Whoops- soup is too spicy
I don't know how I managed to do it, but I made my chicken tortilla soup WAY too spicy (I believe it's actually black pepper spice but I'm not entirely sure...this was a latenight concoction after happyhour) I tried adding potatoes, no dice. I already have WAY too much of it so adding more of the other ingredients is not really an option- I was thinking of trying to add milk, which is something I've never done before in a slow-cooked soup. This is a crockpot soup so it's pretty hot, will milk curdle if I add it directly?
I also have some light coconut milk which I think might be a good addition since the flavor pallette isn't inherently latin tasting (all I taste is chiles and pepper at this point.) Similarly, can I add this to the entire pot? Or do I need to finish each bowl with it?
Forgive my amateur questions!
Potatoes don't work, its an old wives tales.
The only options are to either make another non-spicy soup and use it to dilute the original, or serve the soup with some dairy, like creme fraiche, sour cream, etc. to balance out the spiciness. I would do this for each serving and not stirring it into the entire pot
I agree with ESNY. This subject has come up before and the only real way to 'unspice' it is to dilute it with more ingredients. I have served this type of soup that has gotten a little to spicy and add a dollup of sour cream to each bowl.
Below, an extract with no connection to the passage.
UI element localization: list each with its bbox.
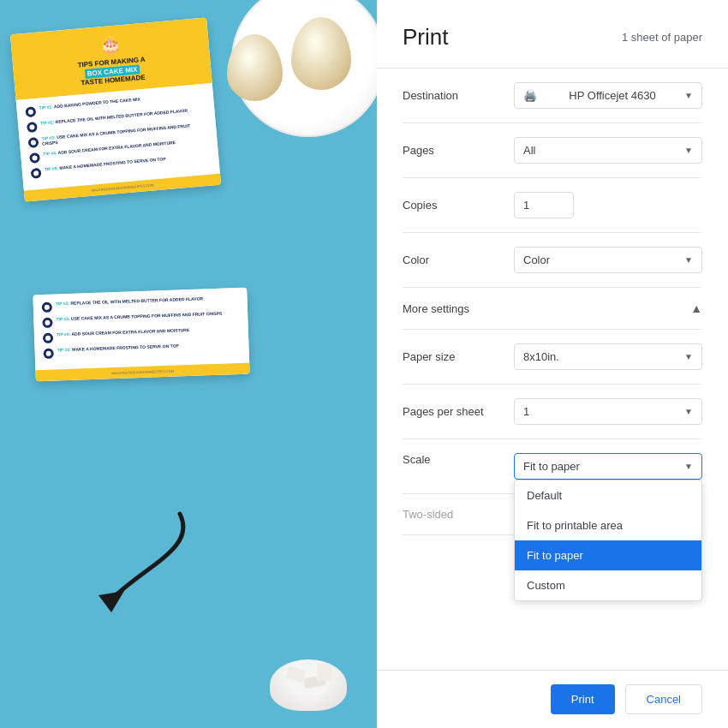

Don't stir it in because it will separate and look disgusting.
You could always freeze half of it as is and dilute the other half.
Do not add more ingredients, replace them.
Remove half of your soup, and strain it. Replace the old stock or broth with new stock or broth. Remove any chile components from the strained solids, and then replace the solids.
I cast one vote for just Chow Hounding Down.
Three bites in, your endorphins will kick on and you can just enjoy the buzz.....
If its black pepper, I think you're out of luck. If its chiles, add some carrots. They're heat killers.